Dead Confederates, A Civil War Era Blog

They Are Who You Thought They Were, No. 643

Posted in Memory by Andy Hall on March 12, 2017

Why are Confederate Heritage™ authors actively promoting their material to the anti-Semitic, Holocaust-denier crowd?

No, that’s not a rhetorical question.

It’s been a while since we heard from Valerie “LadyVal” Protopapas Hughes, or Clint Lacy, who a few years back were two of the louder online voices promoting Confederate Heritage™ issues. (Hughes was last heard from comparing freed African Americans in 1865 to six-year-old-children, while Lacy ran a now-dormant blog subtitled, “Your Voice in the Sons of Confederate Veterans” and used it to complain about how non-white drivers were ruining NASCAR.) So I was surprised to see (via a posting at SHPG) them both pop up on an almost comically-rancid anti-Semitic website, andrewcarringtonhitchcock-dot-com, hawking their recent publications in between the host’s screeds about Jews, miscegenation, and white genocide.

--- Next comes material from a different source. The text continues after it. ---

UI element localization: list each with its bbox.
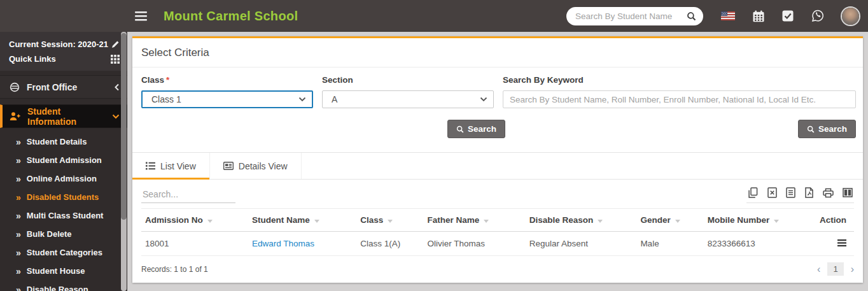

It’s easy — too easy — these days to throw around accusations of “racism” or “anti-Semitism,” but I’m not sure what else to call a site that hosts podcasts like these:

[Examples after the break, if you really want to see them.]

  • “Our Memories Of Eustace Mullins” [an infamous Holocaust denier and author of The Biological Jew, a 1968 screed about Jews being responsible for the decline of Western Civilization.]
  • “Make America White Again – Part 1”
  • “Weather Control, Mind Control, And Climate Change”
  • “Proof Jesus Christ Was An Aryan”
  • “The Synagogue Of Satan Updated, Expanded, And Uncensored – Part 5 (1897 – The Protocols 16 To 24)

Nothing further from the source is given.